Exercise instructions
Go through the material under this sentence. Return every line holding "pornography".

Input material
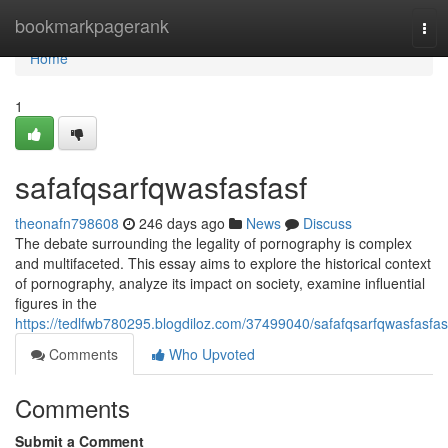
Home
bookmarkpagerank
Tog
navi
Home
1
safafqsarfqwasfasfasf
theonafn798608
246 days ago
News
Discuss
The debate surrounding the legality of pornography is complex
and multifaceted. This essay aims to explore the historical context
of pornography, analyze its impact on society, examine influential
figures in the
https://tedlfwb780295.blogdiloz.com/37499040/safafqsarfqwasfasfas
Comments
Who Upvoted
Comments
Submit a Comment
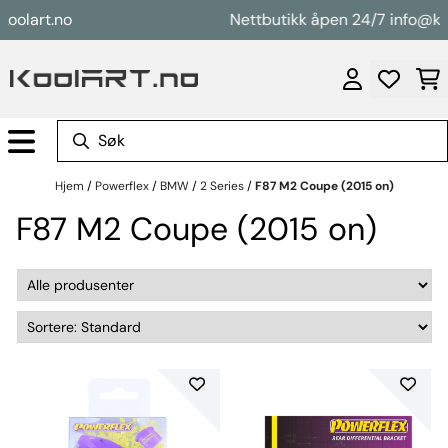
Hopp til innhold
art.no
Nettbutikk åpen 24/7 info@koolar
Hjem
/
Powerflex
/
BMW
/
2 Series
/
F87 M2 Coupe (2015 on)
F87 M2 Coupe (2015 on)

Written reply
The debate surrounding the legality of pornography is complex
of pornography, analyze its impact on society, examine influential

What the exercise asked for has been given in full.